**REQUIREMENT**
Could you please retype the records exactly, minus their pictures?

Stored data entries
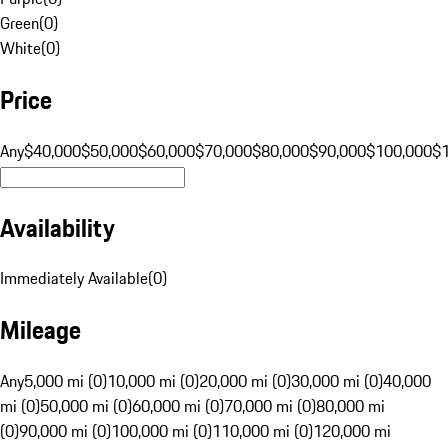
Green
(
0
)
White
(
0
)
Price
Any
$40,000
$50,000
$60,000
$70,000
$80,000
$90,000
$100,000
$
Availability
Immediately Available
(
0
)
Mileage
Any
5,000 mi (0)
10,000 mi (0)
20,000 mi (0)
30,000 mi (0)
40,000
mi (0)
50,000 mi (0)
60,000 mi (0)
70,000 mi (0)
80,000 mi
(0)
90,000 mi (0)
100,000 mi (0)
110,000 mi (0)
120,000 mi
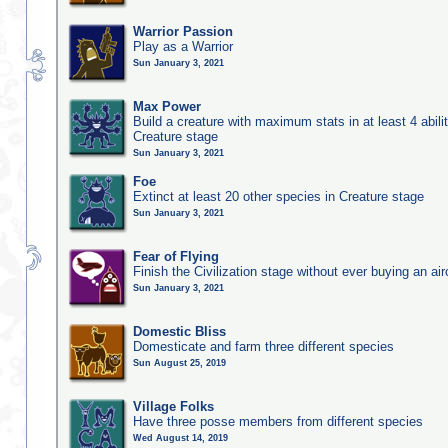
Warrior Passion
Play as a Warrior
Sun January 3, 2021
Max Power
Build a creature with maximum stats in at least 4 abilit
Creature stage
Sun January 3, 2021
Foe
Extinct at least 20 other species in Creature stage
Sun January 3, 2021
Fear of Flying
Finish the Civilization stage without ever buying an air
Sun January 3, 2021
Domestic Bliss
Domesticate and farm three different species
Sun August 25, 2019
Village Folks
Have three posse members from different species
Wed August 14, 2019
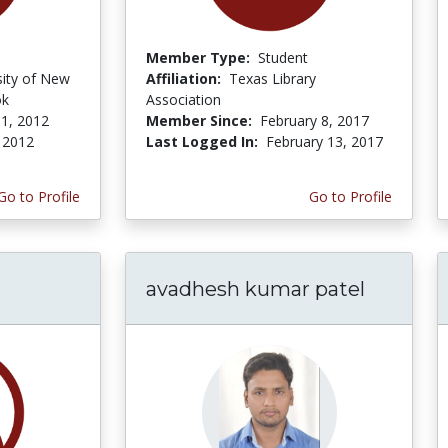
Member Type:
Student
sity of New
Affiliation:
Texas Library
ok
Association
1, 2012
Member Since:
February 8, 2017
, 2012
Last Logged In:
February 13, 2017
Go to Profile
Go to Profile
avadhesh kumar patel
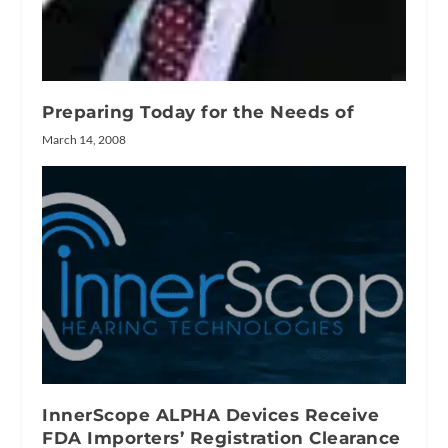
Preparing Today for the Needs of
March 14, 2008
InnerScope ALPHA Devices Receive
FDA Importers’ Registration Clearance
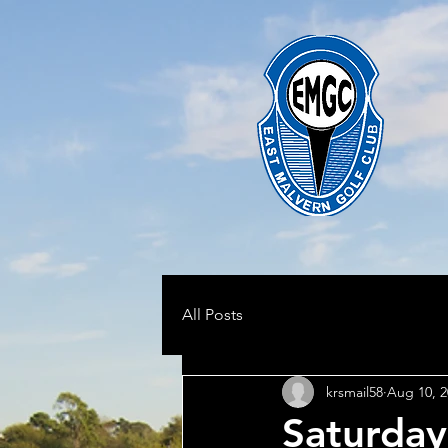
All Posts
krsmail58
Aug 10, 2
Saturday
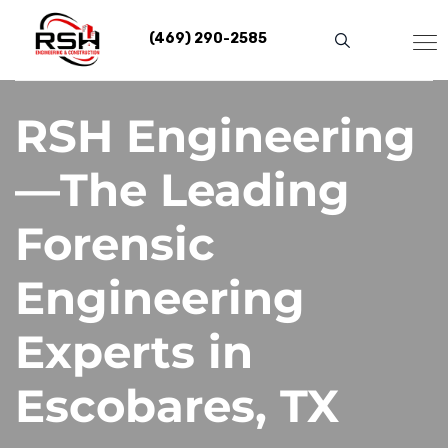
Skip
to
(469) 290-2585
content
RSH Engineering
—The Leading
Forensic
Engineering
Experts in
Escobares, TX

**WRITTEN REPLY**
Green
(
0
)
White
(
0
)
Price
Any
$40,000
$50,000
$60,000
$70,000
$80,000
$90,000
$100,000
$
Availability
Immediately Available
(
0
)
Mileage
Any
5,000 mi (0)
10,000 mi (0)
20,000 mi (0)
30,000 mi (0)
40,000
mi (0)
50,000 mi (0)
60,000 mi (0)
70,000 mi (0)
80,000 mi
(0)
90,000 mi (0)
100,000 mi (0)
110,000 mi (0)
120,000 mi
Warrior Passion
Play as a Warrior
Sun January 3, 2021
Max Power
Build a creature with maximum stats in at least 4 abilit
Creature stage
Sun January 3, 2021
Foe
Extinct at least 20 other species in Creature stage
Sun January 3, 2021
Fear of Flying
Finish the Civilization stage without ever buying an air
Sun January 3, 2021
Domestic Bliss
Domesticate and farm three different species
Sun August 25, 2019
Village Folks
Have three posse members from different species
Wed August 14, 2019
Member Type:
Student
sity of New
Affiliation:
Texas Library
ok
Association
1, 2012
Member Since:
February 8, 2017
, 2012
Last Logged In:
February 13, 2017
Go to Profile
Go to Profile
avadhesh kumar patel
Preparing Today for the Needs of
March 14, 2008
InnerScope ALPHA Devices Receive
FDA Importers’ Registration Clearance
All Posts
krsmail58
Aug 10, 2
Saturday
Skip
to
(469) 290-2585
content
RSH Engineering
—The Leading
Forensic
Engineering
Experts in
Escobares, TX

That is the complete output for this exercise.